Thanks for the update. 

Has anyone else tried putting the silicone around the outside of the gasket channel with any luck?


----------



## kf6ha[ (Dec 26, 2015)

Yes, as I suspected, it burned to ash and crumbled off. It was rated to 800F.


----------



## kf6ha[ (Dec 26, 2015)

I will make posts as information cones in when I get with Dave tomorrow.


----------



## drz1050 (Dec 26, 2015)

This stuff is rated to 2000 deg:

http://www.amazon.com/gp/aw/d/B000V..._UL100_SR100,100_&refRID=1092CD1XKTC8G9RXKWNX


----------



## Woody Stover (Dec 26, 2015)

drz1050 said:


> This stuff is rated to 2000 deg:


I saw some silicone at the stove shop
 that was 1100, I think. I've heard Mill-pac mentioned here also...


----------



## drz1050 (Dec 26, 2015)

This stuff is rated to 1100 peak, 900 continuous: 
http://www.amazon.com/MEECOS-RED-DEVIL-615-Sealant/dp/B002CTWHOY


----------



## begreen (Dec 26, 2015)

Just be careful. Some RTV sets up like stone under high heat. It can be very hard to remove once baked. This doesn't seem to be the case with all RTVs, but you might want to do a test before committing to a new product or use what the stove mfg. recommends.


----------



## webby3650 (Dec 26, 2015)

Just plain old black silicone is what's being used on door gaskets. It'll hold up very well. But if it's not protected from direct flames then It's toast! It must be behind the gasket, not out in the open.


----------



## ohiojoe13 (Dec 29, 2015)

kf6ha[ said:


> I will make posts as information cones in when I get with Dave tomorrow.


Just checking in to see if you have heard anything yet.


----------



## kf6ha[ (Dec 29, 2015)

Not yet, but I will post as soon as I get any information. So far fixes have been: 1. Increasing the flue height. This does not always work and is costly. Mine is 18' and the draw pressure is within spec.   2. Replacing the window fasteners with ones that don't protrude as much and then regasketing. My stove, being newer, has the button head bolts.  3. Sealing under the gasket with silicone. I don't know if this is a permanent solution because of the heat involved. It does give credence to the "door air wash blowing smoke under the gasket"  theory. Did I miss any fixes?


----------



## Woody Stover (Dec 29, 2015)

kf6ha[ said:


> Yes, as I suspected, it burned to ash and crumbled off. It was rated to 800F.





webby3650 said:


> Just plain old black silicone is what's being used on door gaskets. It'll hold up very well.

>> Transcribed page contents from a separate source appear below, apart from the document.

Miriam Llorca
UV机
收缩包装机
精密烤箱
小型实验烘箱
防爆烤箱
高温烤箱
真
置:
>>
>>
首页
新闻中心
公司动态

Yeah, it's similar to the Buck, judging from blueguy's pic on page 3. Obviously the gasket has to hit around the outside of the hole in front of the stove, so the gasket and door frame are protected from direct flame/radiation by the front of the stove. I never saw silicone "burned to ash and crumbled off." Maybe you had bad cement or silicone, if yours crumbled out?


kf6ha[ said:


> 3. Sealing under the gasket with silicone. I don't know if this is a permanent solution because of the heat involved. It does give credence to the "door air wash blowing smoke under the gasket"  theory.

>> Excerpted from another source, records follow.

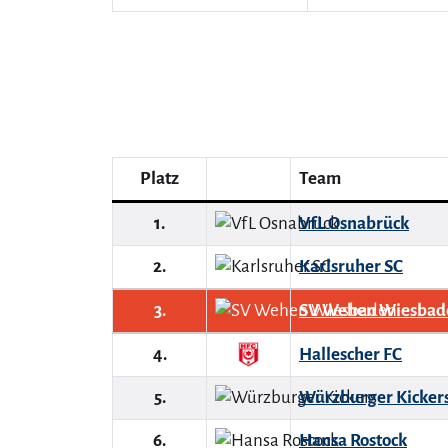
Platz
Team
1.
VfL Osnabrück
2.
Karlsruher SC
3.
SV Wehen Wiesbad
4.
Hallescher FC
5.
Würzburger Kicker
6.
Hansa Rostock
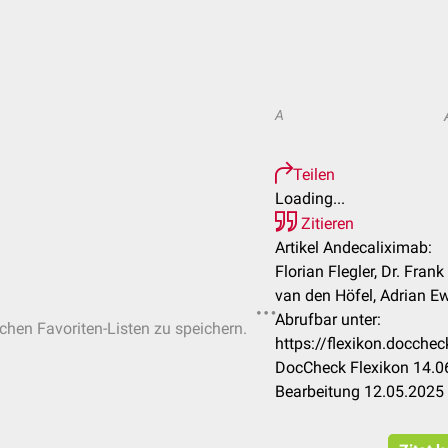
A
Teilen
Loading...
Zitieren
Artikel Andecaliximab:
Florian Flegler, Dr. Fra
van den Höfel, Adrian E
Abrufbar unter:
ichen Favoriten-Listen zu speichern.
https://flexikon.docch
DocCheck Flexikon 14.06
Bearbeitung 12.05.2025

"Sealing under the gasket with silicone." ?? Isn't there a continuous bead of adhesive all the way around, under the gasket? That's what I normally see, with silicone _or_ cement. As I said, the silicone should hold up.


----------



## kf6ha[ (Dec 29, 2015)

I just had a conversation with Chris (BKVP) about the smoke smell issue. I conducted some tests and determined that it is possible to have smoke move sideways through the gasket. This strongly supports the "air wash blowing smoke through the gasket" theory. Still only theory at this time, but time will tell. Chris is going to provide me with a more dense gasket in an attempt to stop the lateral movement of smoke. A word of caution - do not remove the door to work on it as it is quite difficult to reattach in good alignment. Hold off on using silicone compounds, the long term effect on the cat is unknown. 

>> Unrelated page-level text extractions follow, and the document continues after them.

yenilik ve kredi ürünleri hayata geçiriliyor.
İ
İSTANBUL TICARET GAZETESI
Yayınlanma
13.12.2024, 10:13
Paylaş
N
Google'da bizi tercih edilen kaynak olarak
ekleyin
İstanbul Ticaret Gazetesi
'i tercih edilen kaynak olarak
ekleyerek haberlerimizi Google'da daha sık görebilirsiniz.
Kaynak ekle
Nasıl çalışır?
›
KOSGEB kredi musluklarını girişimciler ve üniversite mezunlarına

Hmmm-I just had a real cool conversation with the VP! These people really do care about us end users.


----------



## Heftiger (Dec 29, 2015)

kf6ha[ said:


> I just had a conversation with Chris (BKVP) about the smoke smell issue. I conducted some tests and determined that it is possible to have smoke move sideways through the gasket. This strongly supports the "air wash blowing smoke through the gasket" theory. Still only theory at this time, but time will tell. Chris is going to provide me with a more dense gasket in an attempt to stop the lateral movement of smoke. A word of caution - do not remove the door to work on it as it is quite difficult to reattach in good alignment. Hold off on using silicone compounds, the long term effect on the cat is unknown.
> 
> Hmmm-I just had a real cool conversation with the VP! These people really do care about us end users.



Good to hear. I'm sad to say I believe I'm experiencing the same issue, same smoke smell just above the top door hinge. Thanks for the updates, keep us posted.


----------



## ohiojoe13 (Dec 29, 2015)

kf6ha[ said:


> I just had a conversation with Chris (BKVP) about the smoke smell issue. I conducted some tests and determined that it is possible to have smoke move sideways through the gasket. This strongly supports the "air wash blowing smoke through the gasket" theory. Still only theory at this time, but time will tell. Chris is going to provide me with a more dense gasket in an attempt to stop the lateral movement of smoke. A word of caution - do not remove the door to work on it as it is quite difficult to reattach in good alignment. Hold off on using silicone compounds, the long term effect on the cat is unknown.
> 
> Hmmm-I just had a real cool conversation with the VP! These people really do care about us end users.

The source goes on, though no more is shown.